This post originally appeared on InfoWorld on December 1, 2017.

Are you caught up with the real-time (r)evolution?

Real-time analytics have been around since well before computers. Here's where the evolution of real time is headed in 2018

People often think of “real time” as a new concept, but the need for real-time notification and decisioning has been around forever. Gartner defines real-time analytics as “the discipline that applies logic and mathematics to data to provide insights for making better decisions quickly.” This definition has always held true, it is just the meaning and measurement of real time that has evolved. As we approach the end of 2017, it’s a good time to look at the evolution of real-time decision making and ask yourself—are you caught up?

Real time B.C. (before computers)

Before there were computers, people were finding ways to use real-time information. For instance, in 500 BC, Philippides ran 25 miles from Marathon to Athens, Greece, to alert the magistrates of the victory at the Battle at Marathon, and in 200 BC, smoke signals were used on the Great Wall of China to warn those further down the wall of enemy size and attack direction.

Fast-forward to 1775 when Paul Revere developed a real-time alerting system using lanterns. We all know the famous phrase “one if by land, two if by sea,” and after initiating this real-time alert, he rode on horseback to deliver the information to towns around Boston along with 40 other horseback riders to spread the word throughout eastern Massachusetts.

Real-time A.D. (after digital)

With the invention of computers, we upgraded from “human speed” to “machine speed.” For example, telephone call routing was initially executed by human switchboard operators, but by 1983, computers automated this process, enabling real-time voice communication for almost everyone.

People also began interacting with real-time systems, typically through an intermediary. The stock market is a good example—if you wanted to buy or sell securities, you had to make a phone call to your stockbroker who would execute the trade on your behalf using the real-time stock exchange trading software.

From an organizational standpoint, computers enabled companies to gather transactions into a database and produce monthly, weekly or even daily reports. At this early stage, nightly batch processing of data was generally viewed as “real-time data.”

Today in real time

Every day most of us interact with real-time systems and execute real-time decisions, possibly without even realizing it. For instance, going back to our stock example, trades can be executed in seconds by the consumer without a broker.

Take credit card fraud as another example. What was previously fraud detection has evolved into fraud prevention thanks to advancements in real-time technology, and preventing the unauthorized transaction from being processed can save corporations millions of dollars.

Smartphones have helped advance the capabilities of real-time processing thanks to the personalized data they can ingest. Tracking the location of consumers in real time allows companies to deliver personalized offers based on what they are close to.
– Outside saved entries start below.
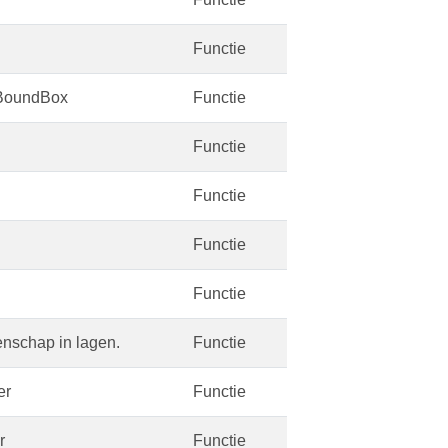
Functie
 BoundBox
Functie
Functie
Functie
Functie
Functie
nschap in lagen.
Functie
er
Functie
r
Functie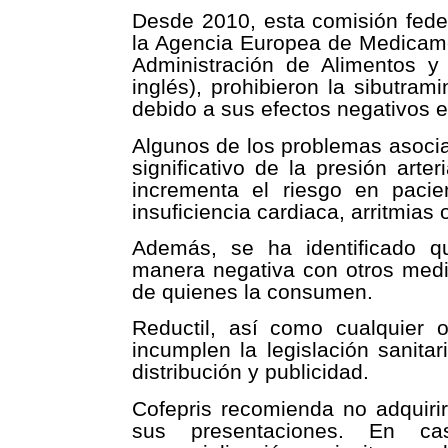
Desde 2010, esta comisión feder
la Agencia Europea de Medicamen
Administración de Alimentos 
inglés), prohibieron la sibutra
debido a sus efectos negativos e
Algunos de los problemas asocia
significativo de la presión arte
incrementa el riesgo en pacie
insuficiencia cardiaca, arritmias
Además, se ha identificado q
manera negativa con otros medi
de quienes la consumen.
Reductil, así como cualquier 
incumplen la legislación sanitar
distribución y publicidad.
Cofepris recomienda no adquiri
sus presentaciones. En ca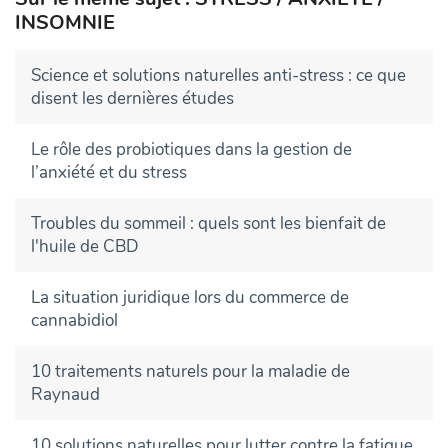
INSOMNIE
Science et solutions naturelles anti-stress : ce que
disent les dernières études
Le rôle des probiotiques dans la gestion de
l’anxiété et du stress
Troubles du sommeil : quels sont les bienfait de
l'huile de CBD
La situation juridique lors du commerce de
cannabidiol
10 traitements naturels pour la maladie de
Raynaud
10 solutions naturelles pour lutter contre la fatigue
Mobile traffic applications like Waze provide real-time incident alerts and traffic updates to redirect drivers to the fastest route.

Tomorrow in real time

We are witnessing the commoditization of real-time information, alerts, and decisions, and these capabilities will proliferate across all application domains, including online gaming, casino gaming, financial compliance and risk, fraud prevention, digital ad technology, telecom policy and billing, and more.

As we look ahead to 2018, we’ll see real-time advancements in the following areas:

Self-driving cars will process data from countless sensors and ultimately get passengers to their destinations safely and efficiently, saving thousands of lives a year in the process.
Real-time threat detection and remedy for data security breaches and DDoS attacks will alert consumers as they occur.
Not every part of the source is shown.